#### [DIRECTIONS FOR THIS TASK]
Omit every picture, then return the listing verbatim.

· · · · · · ·

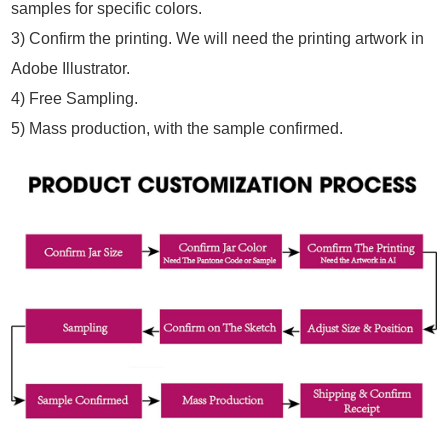
samples for specific colors.
3) Confirm the printing. We will need the printing artwork in
Adobe Illustrator.
4) Free Sampling.
5) Mass production, with the sample confirmed.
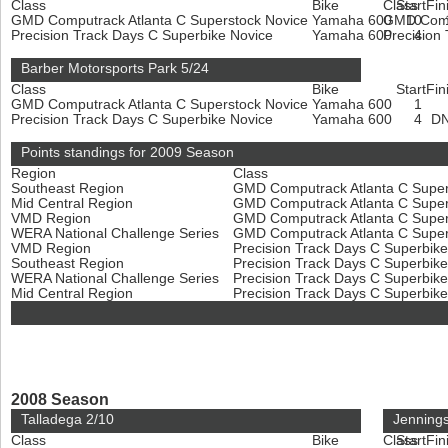
Class
Bike
Class
Start
Fin
GMD Computrack Atlanta C Superstock Novice
Yamaha 600
GMD Compu
10
Precision Track Days C Superbike Novice
Yamaha 600
Precision
4
Barber Motorsports Park 5/24
Class
Bike
Start
Fin
GMD Computrack Atlanta C Superstock Novice
Yamaha 600
1
Precision Track Days C Superbike Novice
Yamaha 600
4
D
Points standings for 2009 Season
Region
Class
Southeast Region
GMD Computrack Atlanta C Super
Mid Central Region
GMD Computrack Atlanta C Super
VMD Region
GMD Computrack Atlanta C Super
WERA National Challenge Series
GMD Computrack Atlanta C Super
VMD Region
Precision Track Days C Superbik
Southeast Region
Precision Track Days C Superbik
WERA National Challenge Series
Precision Track Days C Superbik
Mid Central Region
Precision Track Days C Superbik
2008 Season
Talladega 2/10
Jenning
Class
Bike
Class
Start
Fin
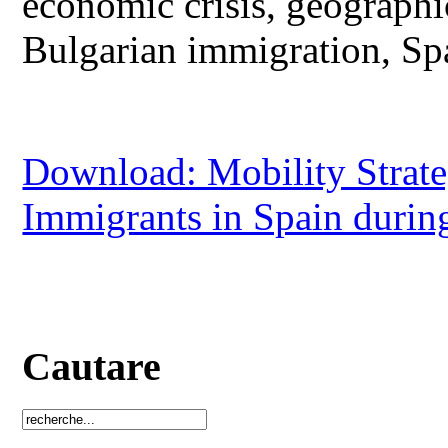
economic crisis, geograph
Bulgarian immigration, Sp
Download: Mobility Strate
Immigrants in Spain durin
Cautare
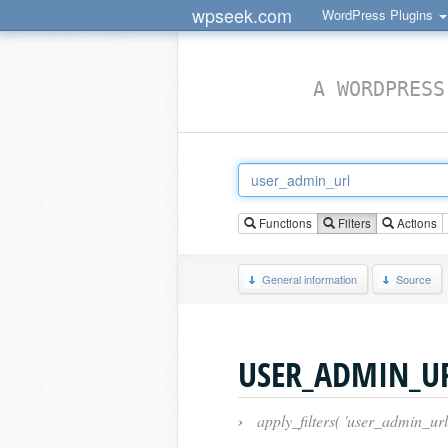
wpseek.com
WordPress Plugins
A WORDPRESS
Functions
Filters
Actions
General information
Source
USER_ADMIN_U
›
apply_filters( 'user_admin_url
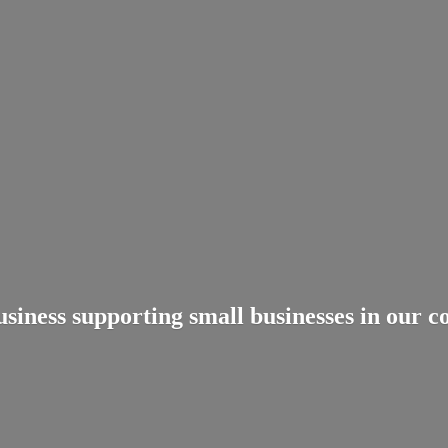
usiness supporting small businesses in
our c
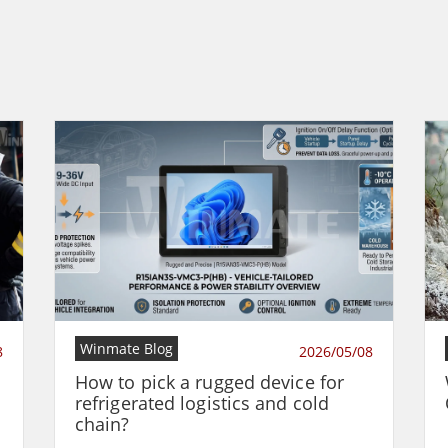
Winmate Blog
8
2026/05/08
How to pick a rugged device for
refrigerated logistics and cold
chain?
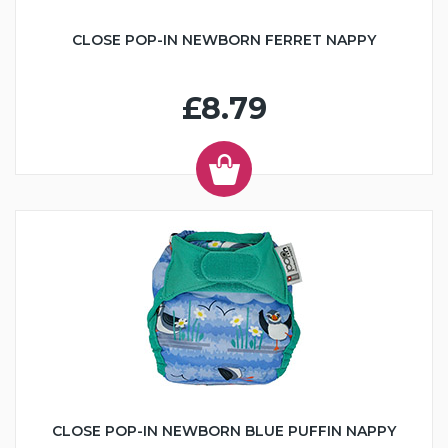
CLOSE POP-IN NEWBORN FERRET NAPPY
£8.79
CLOSE POP-IN NEWBORN BLUE PUFFIN NAPPY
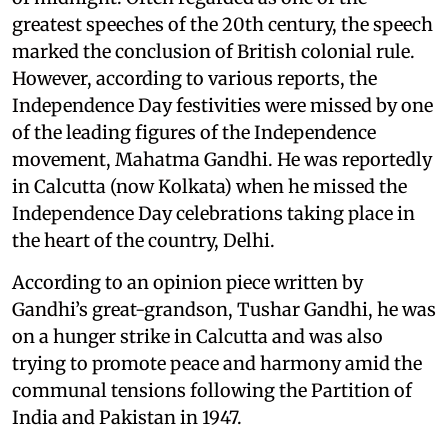
greatest speeches of the 20th century, the speech
marked the conclusion of British colonial rule.
However, according to various reports, the
Independence Day festivities were missed by one
of the leading figures of the Independence
movement, Mahatma Gandhi. He was reportedly
in Calcutta (now Kolkata) when he missed the
Independence Day celebrations taking place in
the heart of the country, Delhi.
According to an opinion piece written by
Gandhi’s great-grandson, Tushar Gandhi, he was
on a hunger strike in Calcutta and was also
trying to promote peace and harmony amid the
communal tensions following the Partition of
India and Pakistan in 1947.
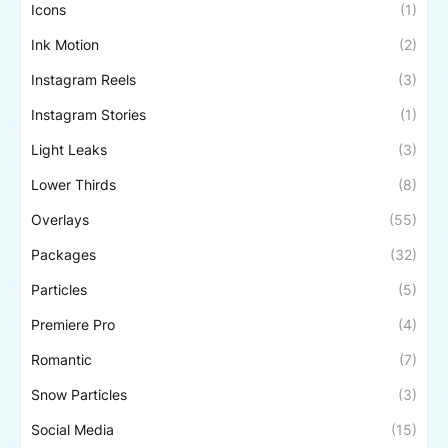
Icons
(1)
Ink Motion
(2)
Instagram Reels
(3)
Instagram Stories
(1)
Light Leaks
(3)
Lower Thirds
(8)
Overlays
(55)
Packages
(32)
Particles
(5)
Premiere Pro
(4)
Romantic
(7)
Snow Particles
(3)
Social Media
(15)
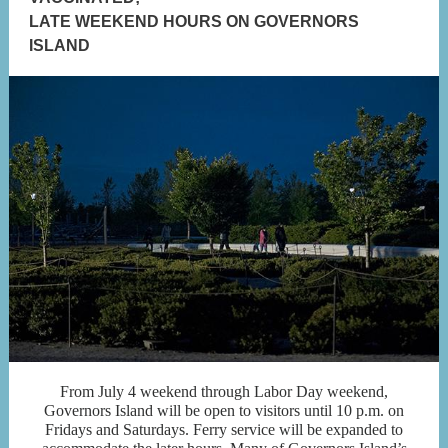
LATE WEEKEND HOURS ON GOVERNORS
ISLAND
From July 4 weekend through Labor Day weekend,
Governors Island will be open to visitors until 10 p.m. on
Fridays and Saturdays. Ferry service will be expanded to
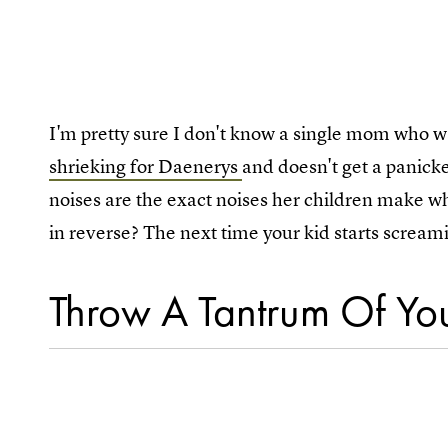
I'm pretty sure I don't know a single mom who 
shrieking for Daenerys
and doesn't get a panicke
noises are the exact noises her children make whe
in reverse? The next time your kid starts screami
Throw A Tantrum Of Y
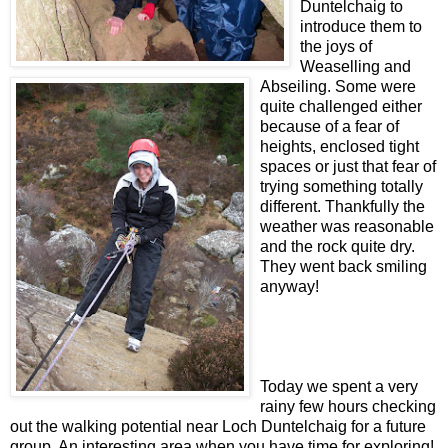
Duntelchaig to
introduce them to
the joys of
Weaselling and
Abseiling. Some were
quite challenged either
because of a fear of
heights, enclosed tight
spaces or just that fear of
trying something totally
different. Thankfully the
weather was reasonable
and the rock quite dry.
They went back smiling
anyway!
Today we spent a very
rainy few hours checking
out the walking potential near Loch Duntelchaig for a future
group. An interesting area when you have time for exploring!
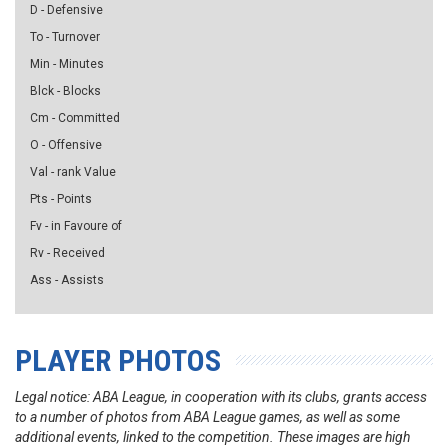
D - Defensive
To - Turnover
Min - Minutes
Blck - Blocks
Cm - Committed
O - Offensive
Val - rank Value
Pts - Points
Fv - in Favoure of
Rv - Received
Ass - Assists
PLAYER PHOTOS
Legal notice: ABA League, in cooperation with its clubs, grants access
to a number of photos from ABA League games, as well as some
additional events, linked to the competition. These images are high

· · · · · · ·

#### [ANSWER TO THE EXERCISE]
samples for specific colors.
3) Confirm the printing. We will need the printing artwork in
Adobe Illustrator.
4) Free Sampling.
5) Mass production, with the sample confirmed.
Class
Bike
Class
Start
Fin
GMD Computrack Atlanta C Superstock Novice
Yamaha 600
GMD Compu
10
Precision Track Days C Superbike Novice
Yamaha 600
Precision
4
Barber Motorsports Park 5/24
Class
Bike
Start
Fin
GMD Computrack Atlanta C Superstock Novice
Yamaha 600
1
Precision Track Days C Superbike Novice
Yamaha 600
4
D
Points standings for 2009 Season
Region
Class
Southeast Region
GMD Computrack Atlanta C Super
Mid Central Region
GMD Computrack Atlanta C Super
VMD Region
GMD Computrack Atlanta C Super
WERA National Challenge Series
GMD Computrack Atlanta C Super
VMD Region
Precision Track Days C Superbik
Southeast Region
Precision Track Days C Superbik
WERA National Challenge Series
Precision Track Days C Superbik
Mid Central Region
Precision Track Days C Superbik
2008 Season
Talladega 2/10
Jenning
Class
Bike
Class
Start
Fin
economic crisis, geograph
Bulgarian immigration, Sp
Download: Mobility Strate
Immigrants in Spain durin
Cautare
wpseek.com
WordPress Plugins
A WORDPRESS
Functions
Filters
Actions
General information
Source
USER_ADMIN_U
›
apply_filters( 'user_admin_url
usiness supporting small businesses in
our c
Winmate Blog
8
2026/05/08
How to pick a rugged device for
refrigerated logistics and cold
chain?
CLOSE POP-IN NEWBORN FERRET NAPPY
£8.79
CLOSE POP-IN NEWBORN BLUE PUFFIN NAPPY
greatest speeches of the 20th century, the speech
marked the conclusion of British colonial rule.
However, according to various reports, the
Independence Day festivities were missed by one
of the leading figures of the Independence
movement, Mahatma Gandhi. He was reportedly
in Calcutta (now Kolkata) when he missed the
Independence Day celebrations taking place in
the heart of the country, Delhi.
According to an opinion piece written by
Gandhi’s great-grandson, Tushar Gandhi, he was
on a hunger strike in Calcutta and was also
trying to promote peace and harmony amid the
communal tensions following the Partition of
India and Pakistan in 1947.
Icons
(1)
Ink Motion
(2)
Instagram Reels
(3)
Instagram Stories
(1)
Light Leaks
(3)
Lower Thirds
(8)
Overlays
(55)
Packages
(32)
Particles
(5)
Premiere Pro
(4)
Romantic
(7)
Snow Particles
(3)
Social Media
(15)
LATE WEEKEND HOURS ON GOVERNORS
ISLAND
From July 4 weekend through Labor Day weekend,
Governors Island will be open to visitors until 10 p.m. on
Fridays and Saturdays. Ferry service will be expanded to
I'm pretty sure I don't know a single mom who 
shrieking for Daenerys
and doesn't get a panicke
noises are the exact noises her children make whe
in reverse? The next time your kid starts screami
Throw A Tantrum Of Y
Duntelchaig to
introduce them to
the joys of
Weaselling and
Abseiling. Some were
quite challenged either
because of a fear of
heights, enclosed tight
spaces or just that fear of
trying something totally
different. Thankfully the
weather was reasonable
and the rock quite dry.
They went back smiling
anyway!
Today we spent a very
rainy few hours checking
out the walking potential near Loch Duntelchaig for a future
group. An interesting area when you have time for exploring!
D - Defensive
To - Turnover
Min - Minutes
Blck - Blocks
Cm - Committed
O - Offensive
Val - rank Value
Pts - Points
Fv - in Favoure of
Rv - Received
Ass - Assists
PLAYER PHOTOS
Legal notice: ABA League, in cooperation with its clubs, grants access
to a number of photos from ABA League games, as well as some
additional events, linked to the competition. These images are high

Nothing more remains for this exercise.